Тест состоит в следующем: материал, который не может быть отнесен ни к традиционному еврейскому, ни к более позднему церковному материалу, можно, не рискуя ошибиться, приписать Иисусу. Применение этого теста сталкивается с хорошо известными трудностями. Наши знания об иудаизме первого столетия очень неполны, а знания об интересах церкви между 70 и 100 г. н.э. (когда евангелия приобрели свой окончательный вид) совсем скудны 55. Тем не менее в отдельных случаях тест может быть успешно использован, и ниже он используется при обсуждении Мф. 8:21 сл.//Лк. 9:59 сл. Однако проблема остается. Тест слишком многое исключает. Естественно предположить, что часть того, что Иисус говорил и делал, стала составной частью христианской проповеди, так что исключение всех христианских мотивов привело бы к исключению материала, который тоже что-то говорит нам о Иисусе. Подобным же образом мы должны быть готовы предположить наличие общей почвы, несомненно связывающей Иисуса и его современников в рамках иудаизма. Другая сторона проблемы с тестом двойной несводимости заключается в том, что он оставляет слишком мало материала, чтобы можно было удовлетворительно реконструировать жизнь и учение Иисуса. Материал, остающийся после применения теста, сужается до единичных высказываний.

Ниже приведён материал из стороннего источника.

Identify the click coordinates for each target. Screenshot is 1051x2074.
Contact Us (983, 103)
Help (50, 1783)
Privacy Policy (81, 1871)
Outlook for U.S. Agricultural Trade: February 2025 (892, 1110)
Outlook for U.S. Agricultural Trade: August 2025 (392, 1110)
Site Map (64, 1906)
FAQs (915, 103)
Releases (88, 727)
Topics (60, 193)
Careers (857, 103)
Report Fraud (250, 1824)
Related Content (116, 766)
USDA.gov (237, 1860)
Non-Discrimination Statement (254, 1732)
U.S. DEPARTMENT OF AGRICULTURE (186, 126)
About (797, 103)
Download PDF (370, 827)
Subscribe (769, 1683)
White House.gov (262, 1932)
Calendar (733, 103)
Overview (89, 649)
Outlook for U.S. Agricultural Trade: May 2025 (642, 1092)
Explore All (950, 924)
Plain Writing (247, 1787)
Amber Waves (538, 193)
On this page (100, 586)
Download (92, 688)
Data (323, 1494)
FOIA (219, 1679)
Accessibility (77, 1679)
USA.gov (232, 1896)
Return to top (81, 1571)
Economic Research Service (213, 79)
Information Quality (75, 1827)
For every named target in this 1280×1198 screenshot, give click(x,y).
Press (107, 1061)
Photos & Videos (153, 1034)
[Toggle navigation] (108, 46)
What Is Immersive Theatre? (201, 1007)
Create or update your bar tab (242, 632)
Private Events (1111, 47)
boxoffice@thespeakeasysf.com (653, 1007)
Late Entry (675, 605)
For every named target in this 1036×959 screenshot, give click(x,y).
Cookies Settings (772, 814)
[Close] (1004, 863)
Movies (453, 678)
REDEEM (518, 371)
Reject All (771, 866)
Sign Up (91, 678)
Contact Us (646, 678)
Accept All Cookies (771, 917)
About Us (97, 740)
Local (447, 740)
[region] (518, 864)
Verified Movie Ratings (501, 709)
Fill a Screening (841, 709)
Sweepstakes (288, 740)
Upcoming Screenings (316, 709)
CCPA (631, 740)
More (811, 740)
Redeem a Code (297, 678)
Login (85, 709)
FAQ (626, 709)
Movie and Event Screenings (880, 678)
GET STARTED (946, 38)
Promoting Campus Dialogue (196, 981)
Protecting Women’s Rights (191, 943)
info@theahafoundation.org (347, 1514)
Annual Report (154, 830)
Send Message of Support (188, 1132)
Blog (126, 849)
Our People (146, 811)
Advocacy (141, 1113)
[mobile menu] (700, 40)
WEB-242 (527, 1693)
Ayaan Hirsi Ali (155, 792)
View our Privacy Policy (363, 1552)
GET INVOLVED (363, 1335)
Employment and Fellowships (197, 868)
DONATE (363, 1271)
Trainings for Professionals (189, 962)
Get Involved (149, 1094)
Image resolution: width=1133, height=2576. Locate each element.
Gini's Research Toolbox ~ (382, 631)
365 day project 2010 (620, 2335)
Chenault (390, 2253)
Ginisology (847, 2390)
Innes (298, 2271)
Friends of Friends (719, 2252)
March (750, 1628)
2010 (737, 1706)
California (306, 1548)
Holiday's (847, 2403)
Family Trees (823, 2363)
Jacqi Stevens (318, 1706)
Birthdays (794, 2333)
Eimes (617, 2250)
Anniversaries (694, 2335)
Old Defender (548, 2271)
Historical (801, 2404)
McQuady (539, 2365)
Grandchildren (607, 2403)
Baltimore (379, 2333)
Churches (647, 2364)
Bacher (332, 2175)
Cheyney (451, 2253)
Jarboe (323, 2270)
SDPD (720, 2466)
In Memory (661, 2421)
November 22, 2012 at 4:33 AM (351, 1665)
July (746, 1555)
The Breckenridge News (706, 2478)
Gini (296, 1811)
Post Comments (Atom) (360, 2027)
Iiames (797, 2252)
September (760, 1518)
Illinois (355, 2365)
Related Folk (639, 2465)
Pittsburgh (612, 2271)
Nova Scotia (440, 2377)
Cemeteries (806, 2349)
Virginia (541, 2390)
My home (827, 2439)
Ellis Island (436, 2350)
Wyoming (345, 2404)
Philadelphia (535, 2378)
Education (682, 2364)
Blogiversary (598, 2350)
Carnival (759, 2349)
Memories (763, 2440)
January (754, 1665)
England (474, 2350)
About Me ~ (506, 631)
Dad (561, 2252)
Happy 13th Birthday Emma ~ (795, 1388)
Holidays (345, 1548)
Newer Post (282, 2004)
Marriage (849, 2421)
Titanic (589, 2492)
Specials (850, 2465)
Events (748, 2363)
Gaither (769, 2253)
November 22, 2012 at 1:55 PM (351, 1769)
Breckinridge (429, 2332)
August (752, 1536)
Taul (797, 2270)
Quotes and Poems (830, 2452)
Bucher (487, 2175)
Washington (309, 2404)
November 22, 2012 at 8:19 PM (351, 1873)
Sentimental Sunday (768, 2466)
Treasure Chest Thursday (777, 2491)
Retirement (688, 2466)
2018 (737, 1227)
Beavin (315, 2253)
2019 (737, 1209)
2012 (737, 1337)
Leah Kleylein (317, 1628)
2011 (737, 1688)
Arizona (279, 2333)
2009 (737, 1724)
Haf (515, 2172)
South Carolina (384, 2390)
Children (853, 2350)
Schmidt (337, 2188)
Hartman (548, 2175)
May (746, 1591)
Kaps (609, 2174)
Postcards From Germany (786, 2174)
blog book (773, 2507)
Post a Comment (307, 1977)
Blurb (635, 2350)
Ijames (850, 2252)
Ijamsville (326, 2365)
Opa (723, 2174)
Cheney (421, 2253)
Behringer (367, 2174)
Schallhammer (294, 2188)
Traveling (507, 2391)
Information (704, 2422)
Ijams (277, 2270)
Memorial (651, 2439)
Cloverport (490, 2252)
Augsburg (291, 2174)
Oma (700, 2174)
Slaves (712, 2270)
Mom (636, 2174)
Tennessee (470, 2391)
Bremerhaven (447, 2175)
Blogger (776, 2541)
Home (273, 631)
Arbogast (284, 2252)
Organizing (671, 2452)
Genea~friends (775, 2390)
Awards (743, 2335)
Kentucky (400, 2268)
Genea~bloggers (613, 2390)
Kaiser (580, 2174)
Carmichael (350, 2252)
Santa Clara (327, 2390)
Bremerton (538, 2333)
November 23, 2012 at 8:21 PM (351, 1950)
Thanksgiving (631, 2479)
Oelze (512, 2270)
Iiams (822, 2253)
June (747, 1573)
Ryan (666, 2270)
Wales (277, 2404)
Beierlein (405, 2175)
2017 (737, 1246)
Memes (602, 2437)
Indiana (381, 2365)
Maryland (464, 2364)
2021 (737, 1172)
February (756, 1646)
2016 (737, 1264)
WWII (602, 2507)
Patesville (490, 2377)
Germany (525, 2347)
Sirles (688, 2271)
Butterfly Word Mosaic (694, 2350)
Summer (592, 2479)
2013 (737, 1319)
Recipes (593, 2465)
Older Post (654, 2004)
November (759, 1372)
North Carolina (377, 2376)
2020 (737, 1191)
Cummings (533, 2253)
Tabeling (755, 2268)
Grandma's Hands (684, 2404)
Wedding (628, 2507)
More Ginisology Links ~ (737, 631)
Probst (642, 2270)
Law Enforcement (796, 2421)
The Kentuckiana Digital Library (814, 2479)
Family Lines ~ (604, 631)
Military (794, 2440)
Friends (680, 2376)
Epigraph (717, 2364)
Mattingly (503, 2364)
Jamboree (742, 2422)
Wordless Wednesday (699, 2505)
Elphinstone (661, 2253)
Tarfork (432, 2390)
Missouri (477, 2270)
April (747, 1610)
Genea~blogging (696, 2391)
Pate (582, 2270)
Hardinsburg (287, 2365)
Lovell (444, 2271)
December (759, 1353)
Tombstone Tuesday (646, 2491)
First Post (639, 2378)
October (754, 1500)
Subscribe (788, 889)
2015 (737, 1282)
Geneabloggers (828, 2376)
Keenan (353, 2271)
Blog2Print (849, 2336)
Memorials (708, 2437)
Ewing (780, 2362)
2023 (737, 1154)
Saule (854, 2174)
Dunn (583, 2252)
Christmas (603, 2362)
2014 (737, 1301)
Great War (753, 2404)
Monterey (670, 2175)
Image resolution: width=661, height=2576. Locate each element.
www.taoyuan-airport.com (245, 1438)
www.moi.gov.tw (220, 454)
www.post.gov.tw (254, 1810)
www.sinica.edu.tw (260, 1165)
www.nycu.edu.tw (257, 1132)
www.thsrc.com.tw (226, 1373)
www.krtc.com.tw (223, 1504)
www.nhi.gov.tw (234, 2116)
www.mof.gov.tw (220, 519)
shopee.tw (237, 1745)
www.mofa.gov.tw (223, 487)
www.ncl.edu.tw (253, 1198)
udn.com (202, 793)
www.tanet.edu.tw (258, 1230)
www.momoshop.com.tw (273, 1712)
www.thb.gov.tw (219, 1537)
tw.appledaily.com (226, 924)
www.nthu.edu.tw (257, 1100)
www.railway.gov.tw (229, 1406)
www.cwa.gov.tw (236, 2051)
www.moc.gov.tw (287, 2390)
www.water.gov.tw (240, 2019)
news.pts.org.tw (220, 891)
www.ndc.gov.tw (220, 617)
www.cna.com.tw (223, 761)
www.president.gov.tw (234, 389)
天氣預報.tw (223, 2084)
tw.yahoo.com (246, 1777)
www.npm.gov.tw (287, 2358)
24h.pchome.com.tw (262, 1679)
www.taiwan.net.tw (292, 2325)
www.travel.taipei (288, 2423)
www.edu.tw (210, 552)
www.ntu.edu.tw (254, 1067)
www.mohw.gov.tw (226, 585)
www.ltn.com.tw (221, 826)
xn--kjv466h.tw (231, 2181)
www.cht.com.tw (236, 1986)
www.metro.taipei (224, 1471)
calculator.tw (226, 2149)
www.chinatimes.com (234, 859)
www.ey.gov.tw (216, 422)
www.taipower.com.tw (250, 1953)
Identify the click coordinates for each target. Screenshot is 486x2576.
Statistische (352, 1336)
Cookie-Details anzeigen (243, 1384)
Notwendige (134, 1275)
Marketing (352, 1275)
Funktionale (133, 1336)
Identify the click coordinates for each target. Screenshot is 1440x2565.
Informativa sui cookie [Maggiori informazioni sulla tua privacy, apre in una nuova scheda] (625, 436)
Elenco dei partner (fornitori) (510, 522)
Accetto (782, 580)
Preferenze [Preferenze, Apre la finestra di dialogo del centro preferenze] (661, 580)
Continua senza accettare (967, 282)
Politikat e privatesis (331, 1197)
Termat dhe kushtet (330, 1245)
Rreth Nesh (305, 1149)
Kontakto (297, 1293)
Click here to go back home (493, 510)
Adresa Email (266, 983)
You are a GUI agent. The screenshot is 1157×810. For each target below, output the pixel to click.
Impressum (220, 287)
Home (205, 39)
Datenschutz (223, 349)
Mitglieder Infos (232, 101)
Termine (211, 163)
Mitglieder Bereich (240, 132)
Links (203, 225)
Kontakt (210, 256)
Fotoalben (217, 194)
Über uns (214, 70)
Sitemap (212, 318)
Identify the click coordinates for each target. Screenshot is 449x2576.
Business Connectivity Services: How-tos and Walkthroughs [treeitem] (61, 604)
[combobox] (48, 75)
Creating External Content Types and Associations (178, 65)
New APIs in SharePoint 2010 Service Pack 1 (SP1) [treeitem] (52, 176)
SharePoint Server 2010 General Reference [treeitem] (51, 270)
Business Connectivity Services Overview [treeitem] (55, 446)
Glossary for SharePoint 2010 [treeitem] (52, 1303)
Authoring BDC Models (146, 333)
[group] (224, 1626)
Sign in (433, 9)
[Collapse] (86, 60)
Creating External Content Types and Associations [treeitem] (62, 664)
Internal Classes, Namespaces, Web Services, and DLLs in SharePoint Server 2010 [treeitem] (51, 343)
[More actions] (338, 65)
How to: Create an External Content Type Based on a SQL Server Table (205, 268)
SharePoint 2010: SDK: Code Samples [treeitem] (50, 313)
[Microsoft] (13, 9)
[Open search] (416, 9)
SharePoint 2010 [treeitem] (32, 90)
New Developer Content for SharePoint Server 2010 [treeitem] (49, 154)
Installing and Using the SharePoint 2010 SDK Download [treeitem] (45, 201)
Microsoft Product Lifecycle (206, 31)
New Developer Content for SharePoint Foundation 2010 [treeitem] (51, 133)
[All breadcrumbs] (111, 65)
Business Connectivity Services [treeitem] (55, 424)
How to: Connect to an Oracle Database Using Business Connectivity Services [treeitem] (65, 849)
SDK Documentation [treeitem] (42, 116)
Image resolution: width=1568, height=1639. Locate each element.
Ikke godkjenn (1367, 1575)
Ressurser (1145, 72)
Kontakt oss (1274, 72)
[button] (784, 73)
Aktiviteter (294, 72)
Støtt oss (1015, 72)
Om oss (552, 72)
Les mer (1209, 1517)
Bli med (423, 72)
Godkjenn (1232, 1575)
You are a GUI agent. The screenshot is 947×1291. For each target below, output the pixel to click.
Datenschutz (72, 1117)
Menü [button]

Далее, оставшегося материала самого по себе еще недостаточно, чтобы его интерпретировать или отвечать на исторические вопросы. Он должен быть помещен в осмысленный контекст, и этот контекст не создается автоматическим суммированием речений, нетипичных (насколько мы можем судить) как для иудаизма, так и для христианской церкви.
Ранее мы согласились с тем, что, когда речь идет о Иисусе, необходимо начинать с относительно надежных фактов. Однако это не означает, что сводка всех почти бесспорных речений Иисуса даст удовлетворительное описание его публичной деятельности. Если верно наше предположение, что Иисус говорил и такие вещи, которые согласуются с современным ему иудаизмом или со взглядами более поздней церкви, сводка речений, прошедших тест двойной несводимости, была бы неадекватной для осмысленного изложения его учения.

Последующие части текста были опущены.